It seems necessary to make some arbitrary choices and pursue their consequences. We will first note that e^{x} maps the real line onto the positive reals and that it is monotone increasing and continuous. Lets try to find an f that is monotone increasing.
f must increase faster than any polynomial for composed polynomials are polynomials and increase slower then e^{x}. f must increase slower than any exponential, on the other hand, for any double exponential increases faster than e^{x}. f’s domain must be the real line if the equation is to serve everywhere.

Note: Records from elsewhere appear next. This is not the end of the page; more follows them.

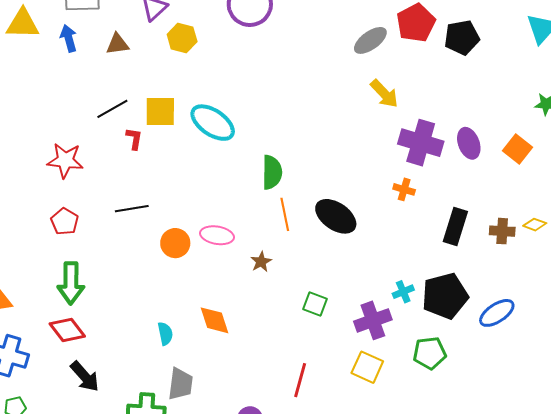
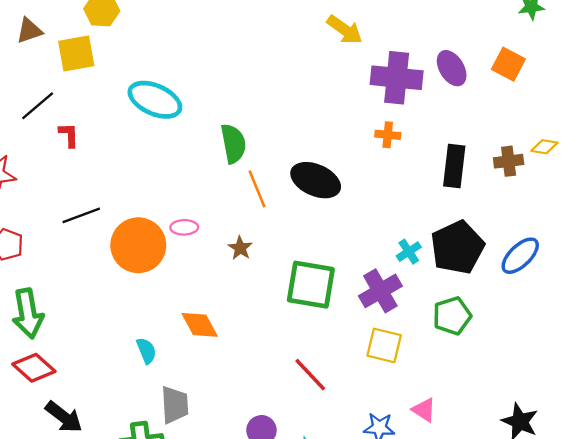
yellow square: (160, 112) -> (76, 54), moved
pink ellipse: (217, 235) -> (184, 227), size x0.7
orange circle: (175, 243) -> (138, 245), size x1.6
green square: (315, 304) -> (311, 285), size x1.8
red line: (300, 380) -> (310, 375), turned -48

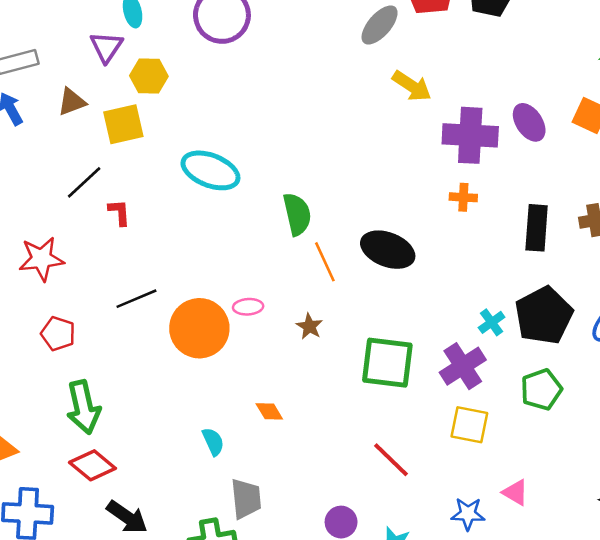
orange diamond: (200, 325) -> (269, 411), size x0.7

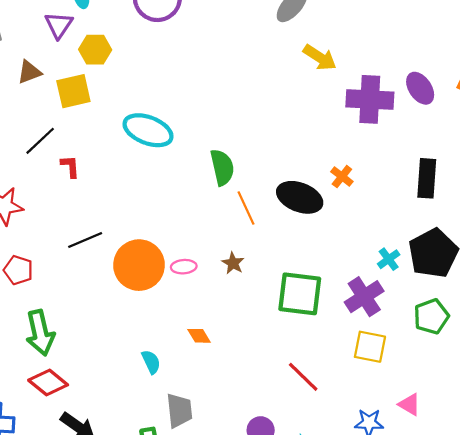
orange cross: (463, 197) -> (342, 177), moved, turned 35
pink ellipse: (248, 307) -> (184, 267), moved

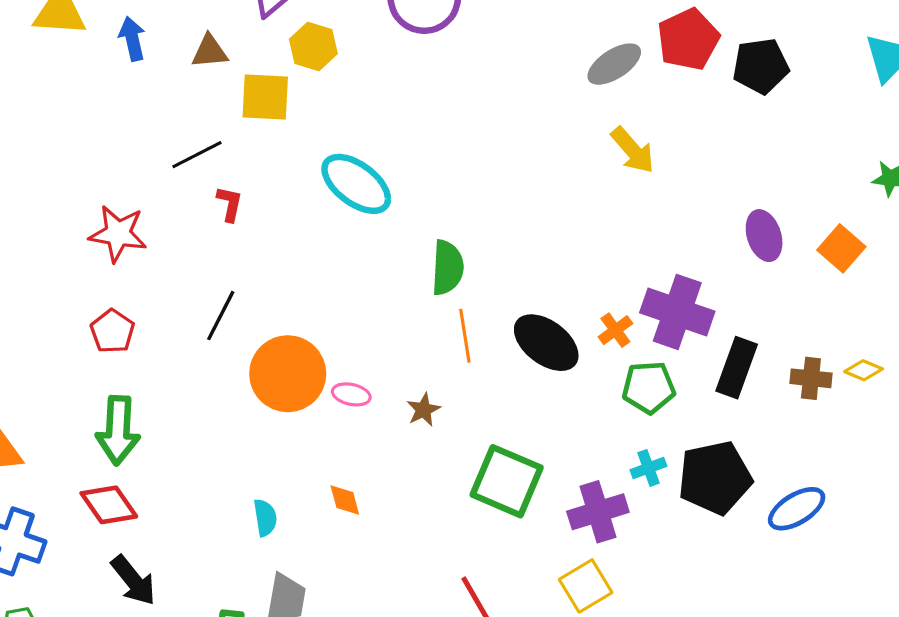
purple cross: (370, 99) -> (677, 312), moved
black line: (85, 240) -> (221, 316), turned -56
green pentagon: (431, 316) -> (649, 387), moved
yellow square: (370, 347) -> (586, 586), turned 32

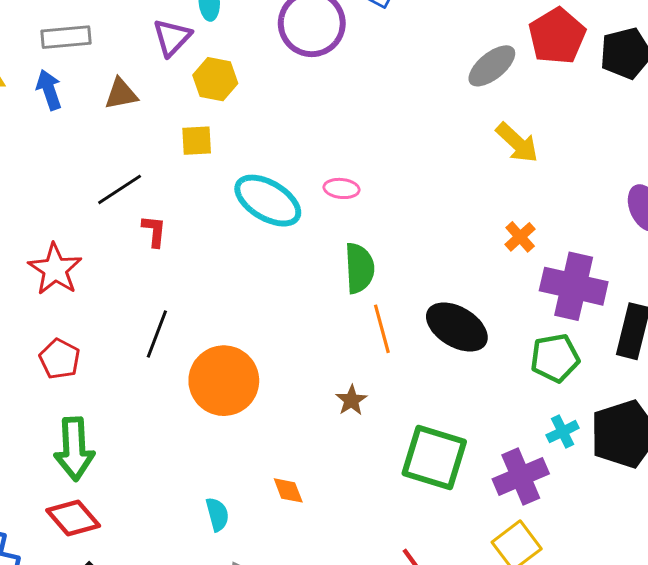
yellow square: (265, 97) -> (197, 141), moved, size x0.7
red star: (118, 234) -> (55, 269), turned 30
orange cross: (615, 330) -> (520, 237), moved
pink ellipse: (351, 394) -> (341, 188), moved

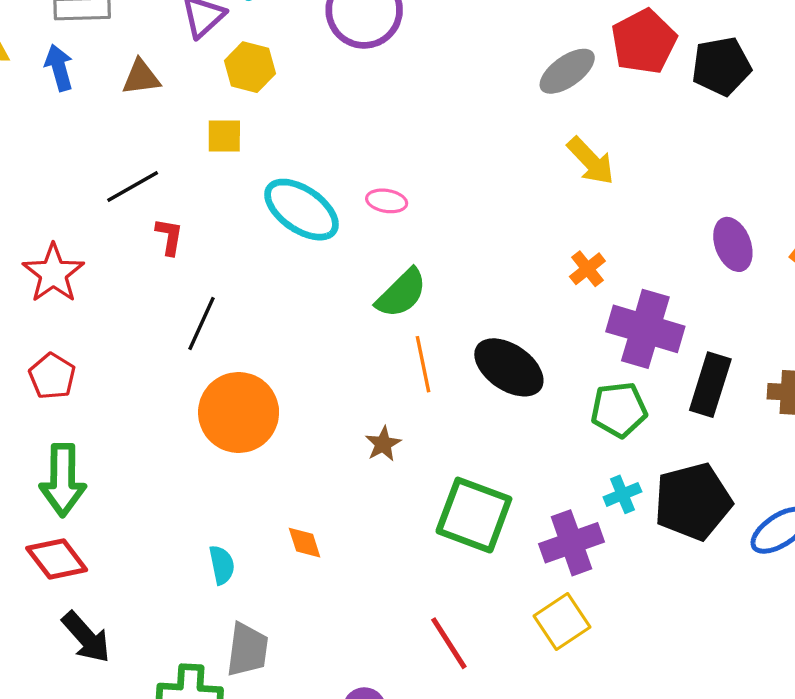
green semicircle: (359, 268) -> (401, 293), turned 45
black line: (157, 334) -> (201, 323), moved

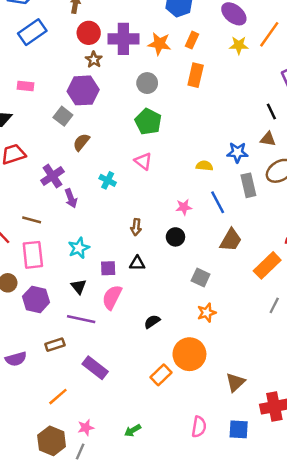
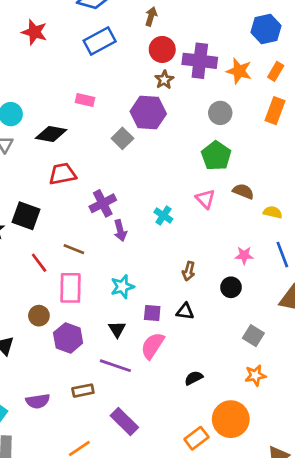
brown semicircle: (81, 142) -> (243, 191), moved, turned 66

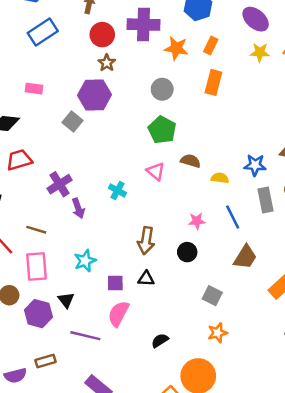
purple cross: (200, 61) -> (144, 25), moved
brown arrow: (189, 271) -> (146, 241), size x1.5
black triangle: (117, 329) -> (66, 300), moved
brown rectangle: (83, 391) -> (46, 361), moved

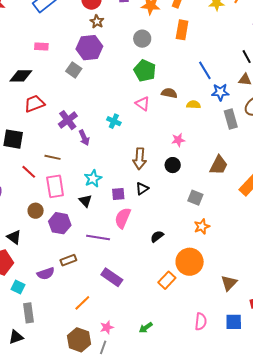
blue line: (233, 217) -> (205, 70), moved
black triangle: (146, 279) -> (142, 189), turned -32
black triangle: (66, 300) -> (85, 201), moved

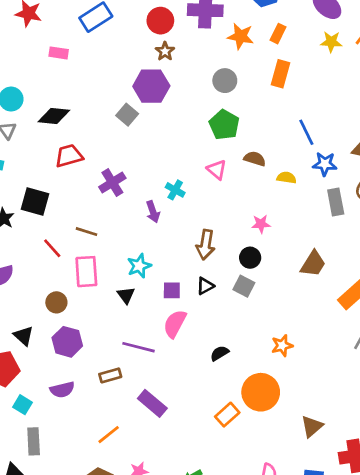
pink rectangle: (41, 47) -> (59, 53), moved
purple arrow: (84, 138) -> (153, 212), moved
gray square: (195, 198) -> (244, 286), moved
purple hexagon: (60, 223) -> (67, 342), moved
brown rectangle: (68, 260) -> (110, 375), moved

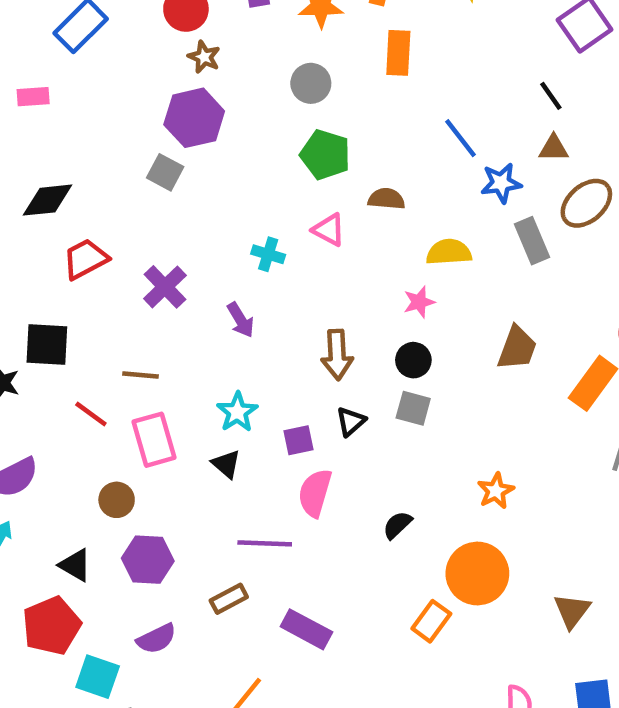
yellow semicircle: (286, 178) -> (449, 252), moved, size x1.4
cyan cross: (175, 190) -> (268, 254), moved
cyan square: (23, 405) -> (98, 677), size x1.4

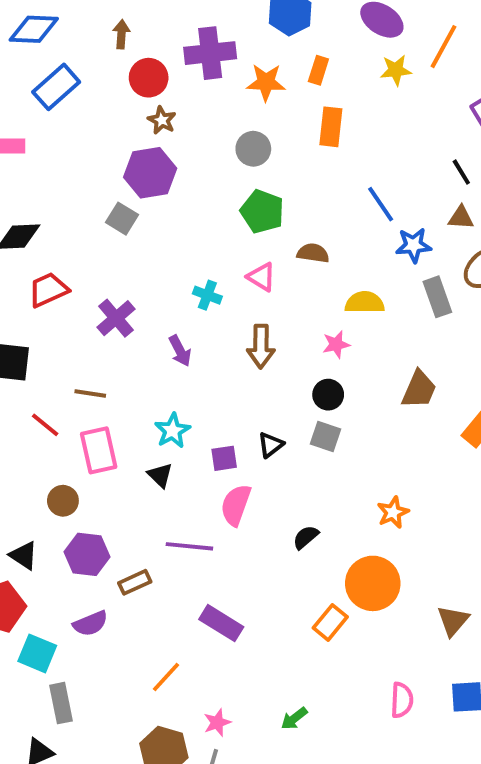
brown arrow: (337, 355) -> (261, 346), moved
brown rectangle: (229, 599) -> (135, 582), moved

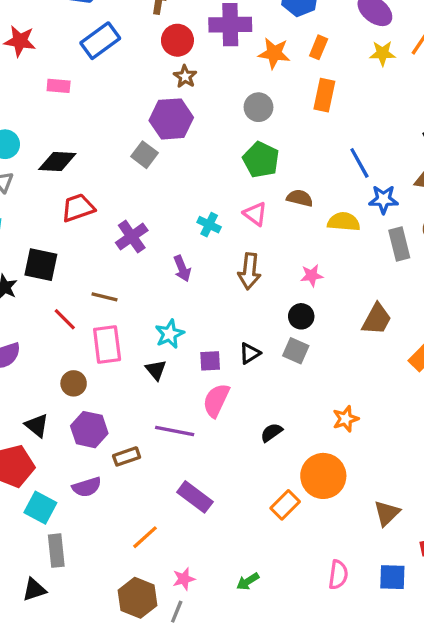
yellow semicircle: (365, 303) -> (344, 222), moved

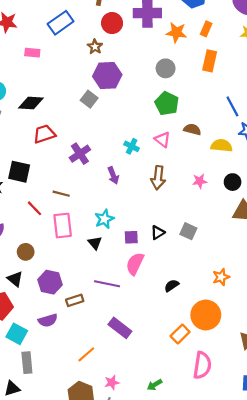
brown star: (185, 76) -> (95, 47), moved
black circle: (301, 316) -> (233, 182), moved
brown circle: (74, 383) -> (26, 252), moved
pink semicircle: (338, 575) -> (202, 365), moved, size x1.4

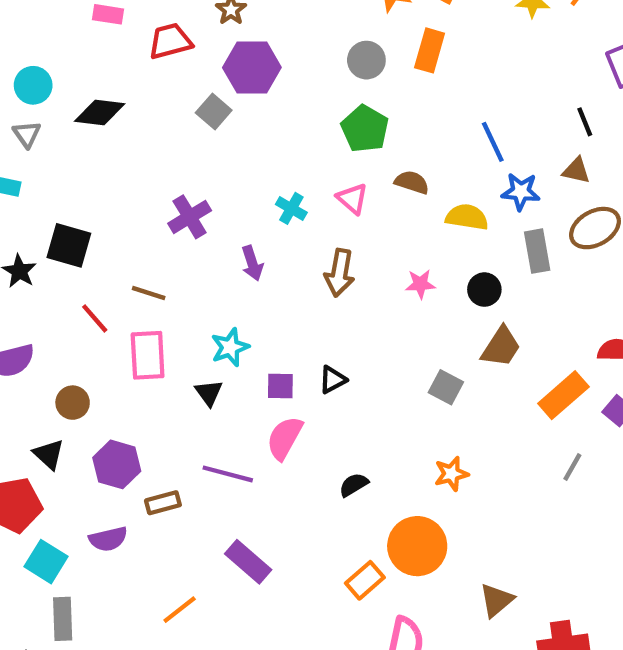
orange rectangle: (210, 61) -> (430, 50), moved
red trapezoid: (44, 134) -> (170, 41), moved
gray square: (188, 231) -> (446, 387), moved

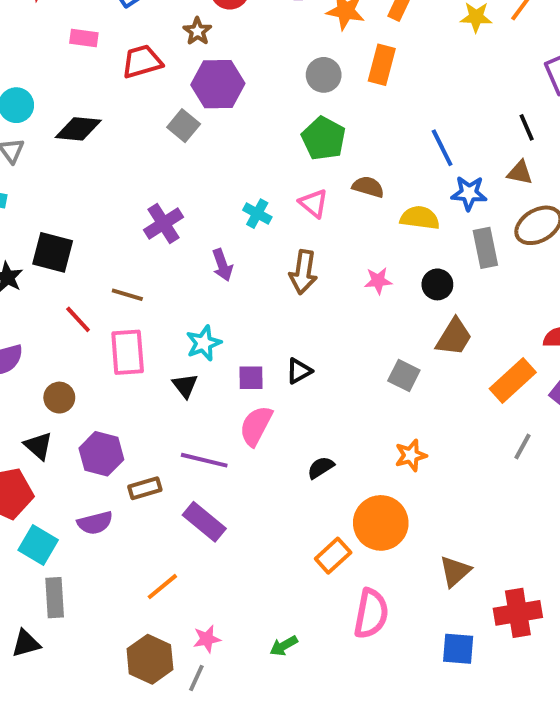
purple rectangle: (248, 562) -> (204, 522), moved

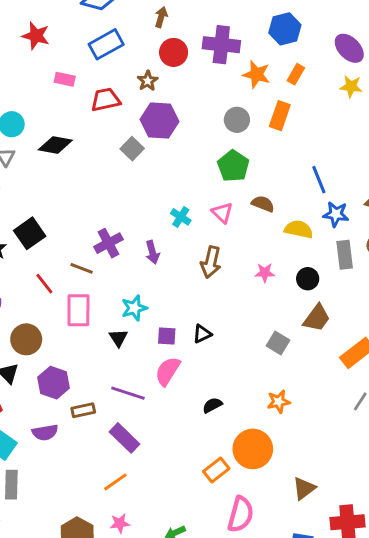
purple cross: (163, 224) -> (108, 243), moved
black square: (53, 252) -> (30, 233), turned 36
brown circle: (59, 398) -> (26, 339), size x1.4
orange line: (162, 587) -> (115, 482), moved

If its range were merely the positive reals, and it was strictly monotone then f(f(x)) could not produce small positive numbers. If it is monotone increasing and its range includes all positive reals, then its domain must include some negative numbers. If it were monotone and its range included all negative numbers then f^{2}’s range would include all reals, contrary to assumption. Consequently we assume that the domain of f is (b, infinity) for some negative real b. Continuity requires that f(-infinity) = b. Starting from there we can begin to build a value table for f:
x | f(x) |
-infin | b |
b | 0 |
0 | e^{b} |
e^{b} | 1 |
1 | e^{eb} |
e^{eb} | e |
e | e^{eeb} |
We can now choose another value c between -infinity and b and choose a value for f(c) to satisfy f(-infinity) < f(c) < f(b). These two choices generate a new series of interposed values in our table. We can continue doing this until our choices generate a dense set of values after which continuity determines all values of f. (It is possible but unnecessary to choose so that f is discontinuous.) Indeed if we choose that f is linear in the interval (c, b) then f will be continuous everywhere.